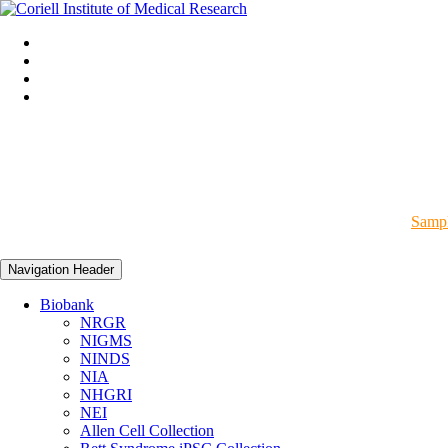
Sampl
Navigation Header
Biobank
NRGR
NIGMS
NINDS
NIA
NHGRI
NEI
Allen Cell Collection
------------------------------------
Description of the task -
Please print all the entries exactly as written, but drop the pictures.

Result for this exercise -
Sampl
Navigation Header
Biobank
NRGR
NIGMS
NINDS
NIA
NHGRI
NEI
Allen Cell Collection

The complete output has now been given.